Cuando la multitud estalló en una nueva ronda de aplausos, la liberó de su boca, más no de la mano que la mantenía engrilletada. Como era de esperar, el gobernador electo saludó a la multitud esbozando la mejor de sus sonrisas. No miró a nadie en particular, sino que, con su mirada, barrió toda la amplitud del recinto. Sin embargo, al llegar a un punto determinado, hizo una brevísima pausa. Justo allí, su sonrisa se amplió un poco más, plantándose ante cierto actor en franco desafío.
. . .
- Neil, por favor. ¡Espera! – el pedido quedó ahogado en el portazo que el moreno pegó al adentrarse en el cuarto de baño, segundos después de que hubieran arribado a la habitación del hotel que los hospedaba. – Neil, cariño. De verdad, lo siento. Pero no significó nada que…

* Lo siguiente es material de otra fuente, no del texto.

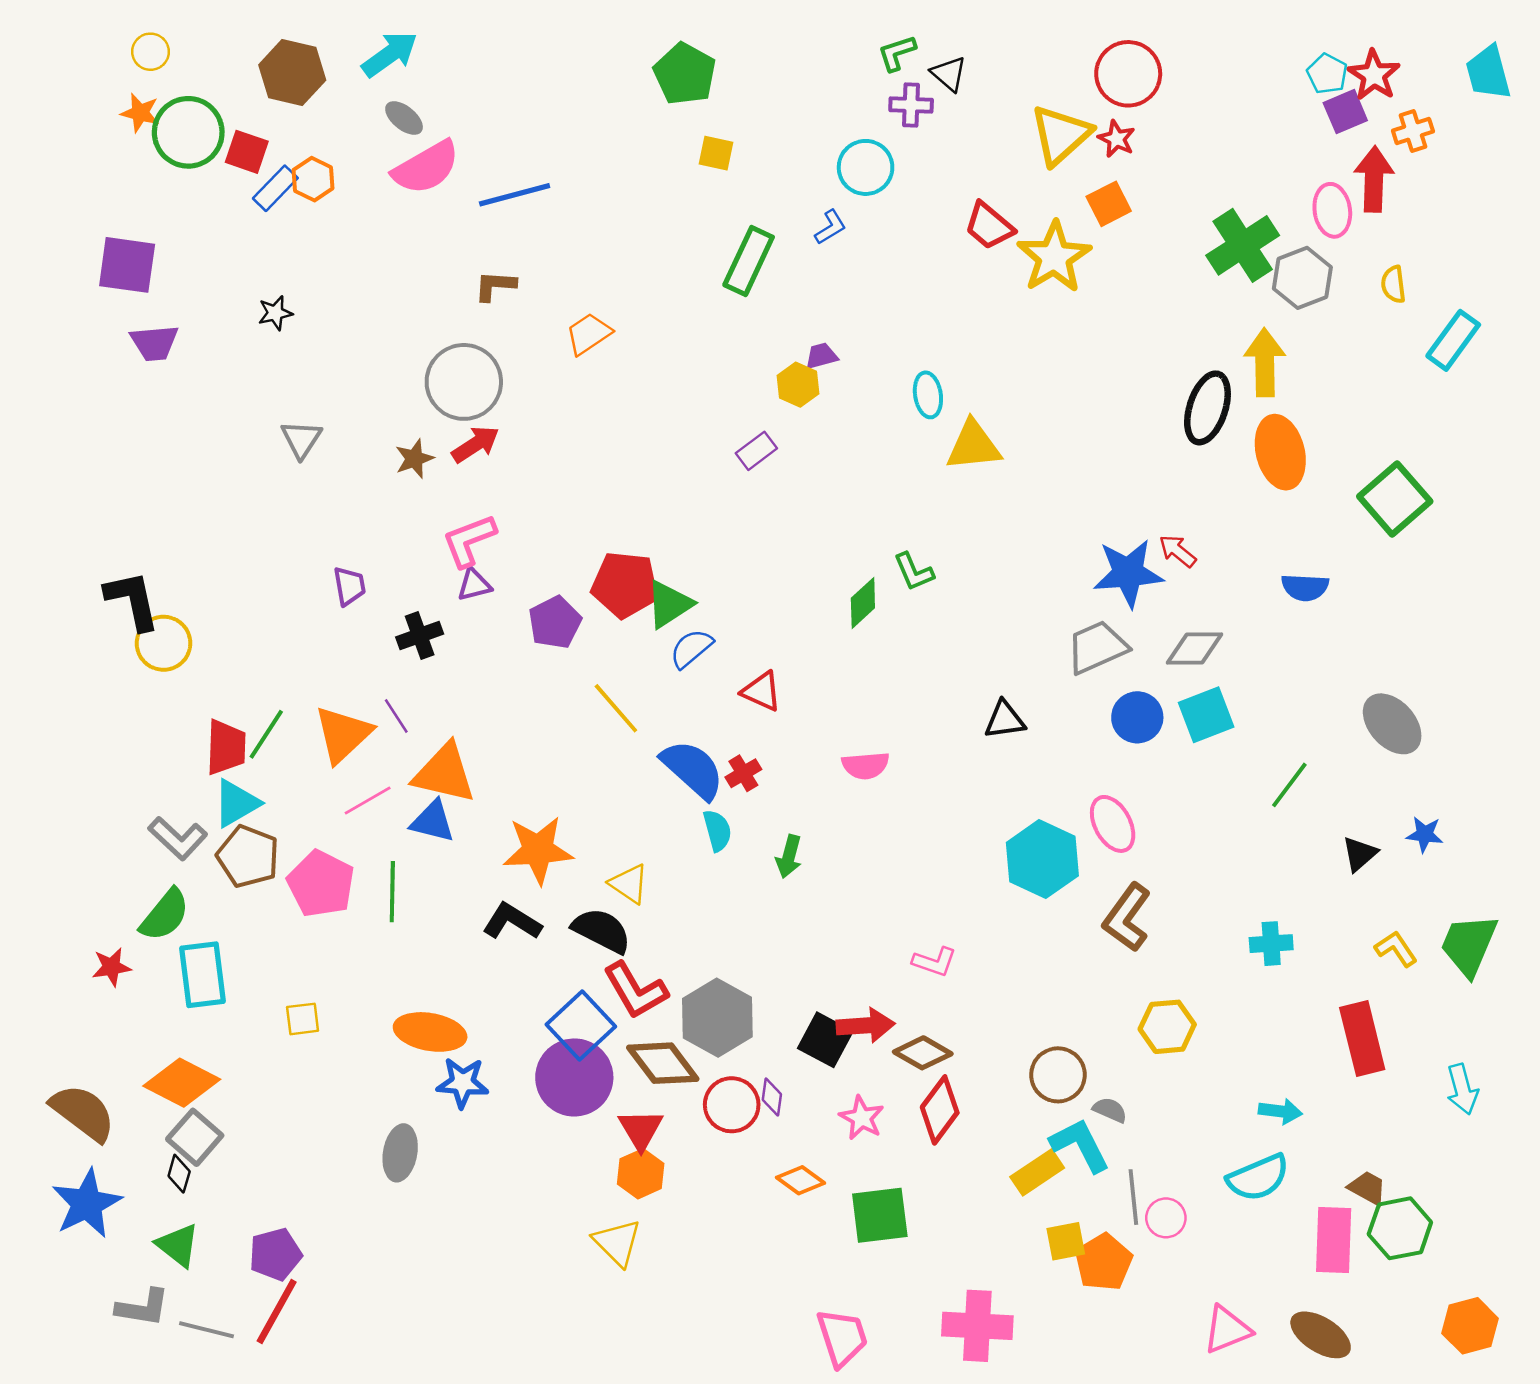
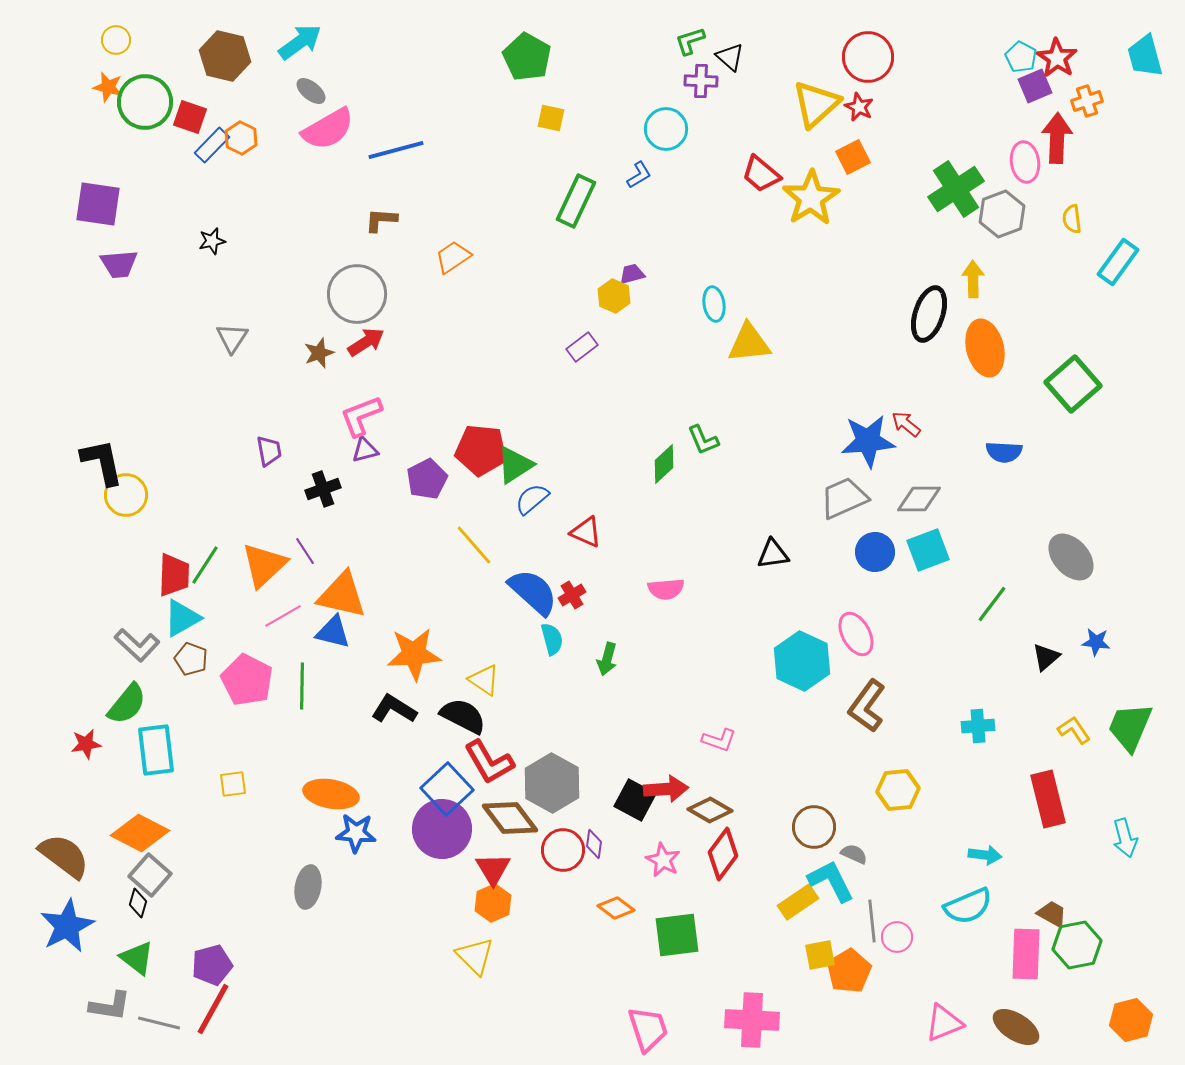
yellow arrow: (1265, 362) -> (973, 279), size x0.7
brown pentagon: (248, 856) -> (191, 659), size x0.7

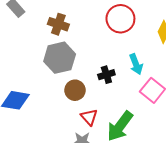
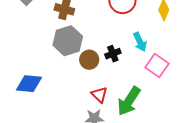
brown circle: (75, 90) -> (89, 60), moved

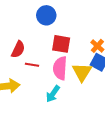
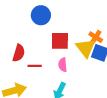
pink semicircle: (60, 68) -> (63, 65), size x0.6
yellow triangle: (82, 72) -> (85, 48), moved

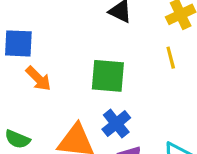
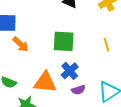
yellow line: (171, 58) -> (106, 45), moved

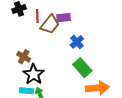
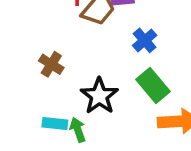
black star: (34, 74) -> (99, 96), moved

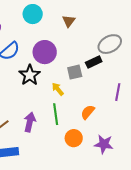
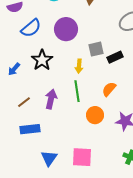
black rectangle: (94, 62) -> (115, 57), moved
black star: (30, 75) -> (42, 60), moved
yellow arrow: (58, 89) -> (79, 66), turned -136

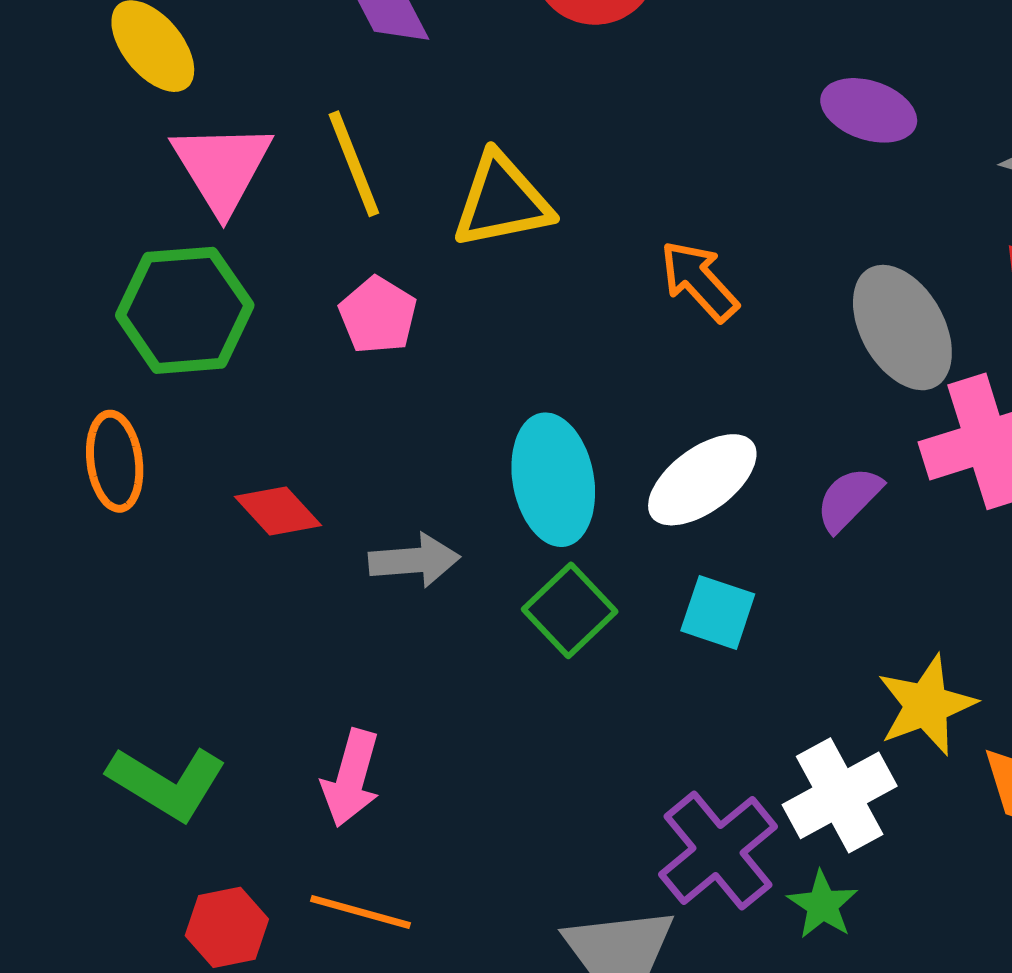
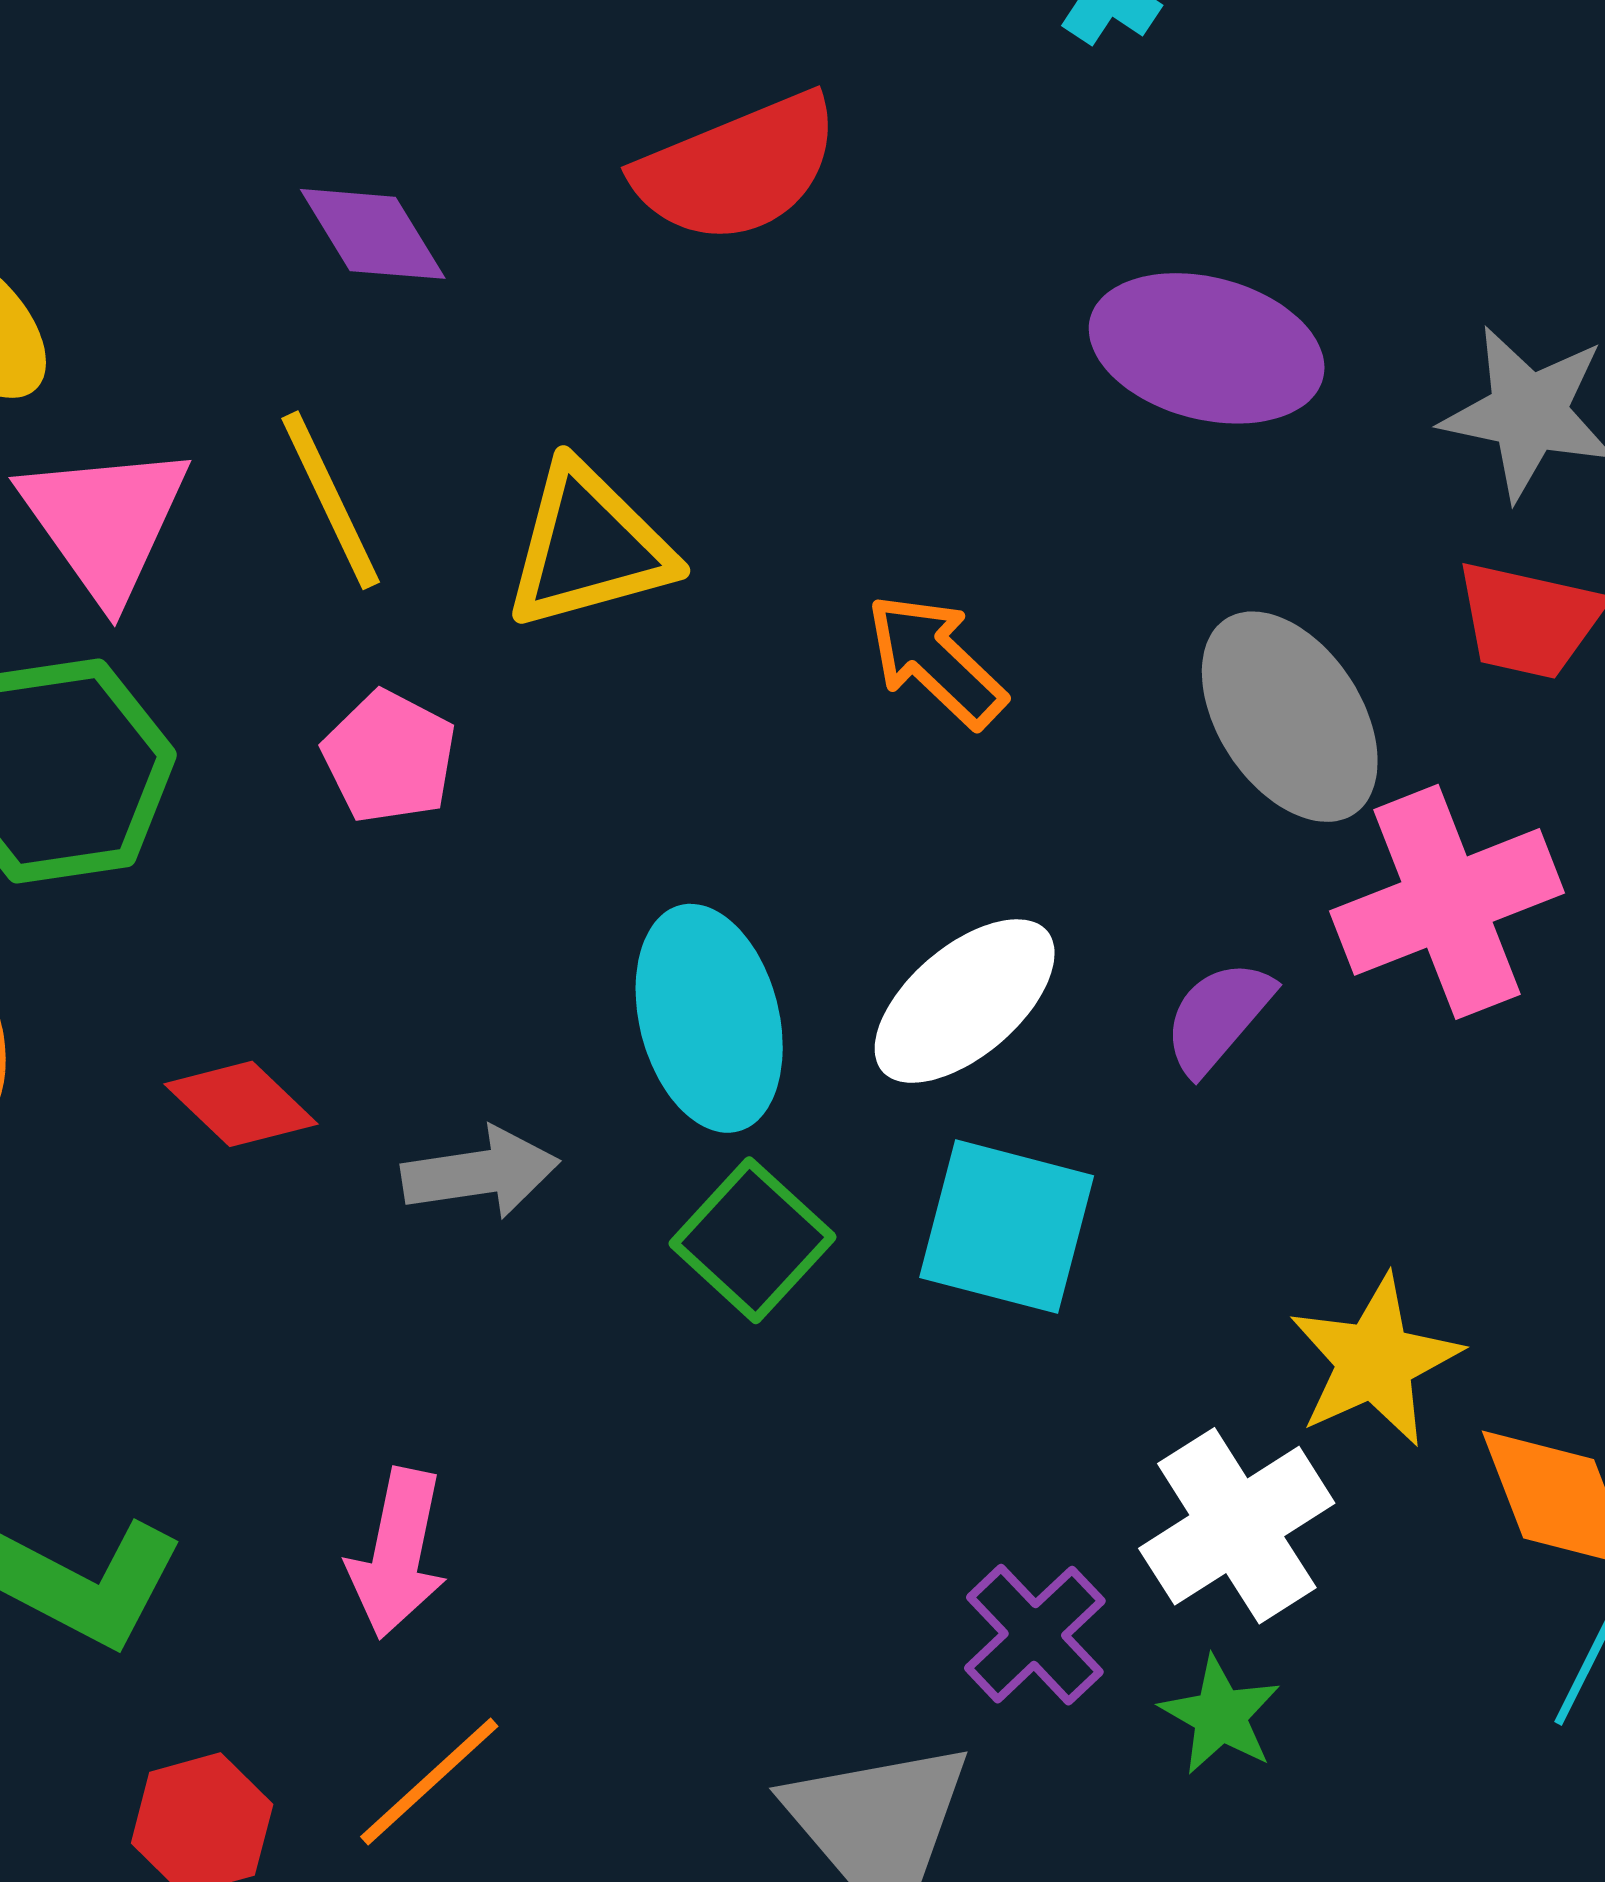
purple ellipse: (869, 110) -> (1207, 348), size x1.4
cyan square: (718, 612) -> (1007, 1227), size x1.4
purple cross: (718, 851) -> (1035, 1635), size x0.7
orange line: (361, 912) -> (429, 1781), turned -54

- ¿Qué no significó nada? – la puerta volvió a abrirse tan violentamente como se había cerrado, obligando al enfurecido esposo a atajar a la mujer antes de que se diera de bruces contra su pecho desnudo. - ¡Todavía tienes la osadía de decirme que no significó nada cuando poco faltó para que te lanzaras del palco de cabeza!
- Es que… estás interpretándolo todo mal, Neil. Fue sólo el momento, después de tantos años…
- Mira, Candy – el moreno cerró los ojos y aspiró profundo, en un intento por controlar la ira que amenazaba con dominarlo. – Hazme el favor y cállate. No trates de justificar lo injustificable. Aún lo amas. Eso está claro como el agua. Y, aunque me duela aceptarlo, ya no sé qué más hacer para que alguna vez puedas amarme a mí la décima parte de lo que lo amas a él.
- Neil…
- No – la detuvo antes de que pudiera replicar. –Y que tampoco se te ocurra llorar. Sabes bien que no lo soporto. Sólo… - se mesó los cabellos y alzó la cabeza viendo al cielorraso. – Tan sólo déjame procesarlo y… - suspiró – mañana veremos.
- Yo… yo te elegí, Neil. No importan las circunstancias. Yo soy tu esposa.
- Créeme cuando te digo que yo lo tengo perfectamente claro, Candy – una sombra peligrosa cruzó la mirada del moreno al fijarse sobre la rubia. – Pero resulta que la que lo olvidó no hace dos horas atrás has sido tú, querida. Y estoy muy tentado de arrastrarte ahora mismo a esa cama para recordártelo. Sólo que, si lo hago, lo que verás allí no será a tu “amado” esposo, sino al Neil que hace tiempo conociste y que ahora me está costando un triunfo tratar de contener. Así que déjalo por la paz y vete a dormir. Mañana, iremos a Albany. Y quizás, con algo de suerte, allí podré hallar la manera de arrancártelo de una vez por todas de la cabeza y del corazón. Hasta tanto – acortó la distancia que los separaba para dejarle un beso en la frente – que descanses, Candy.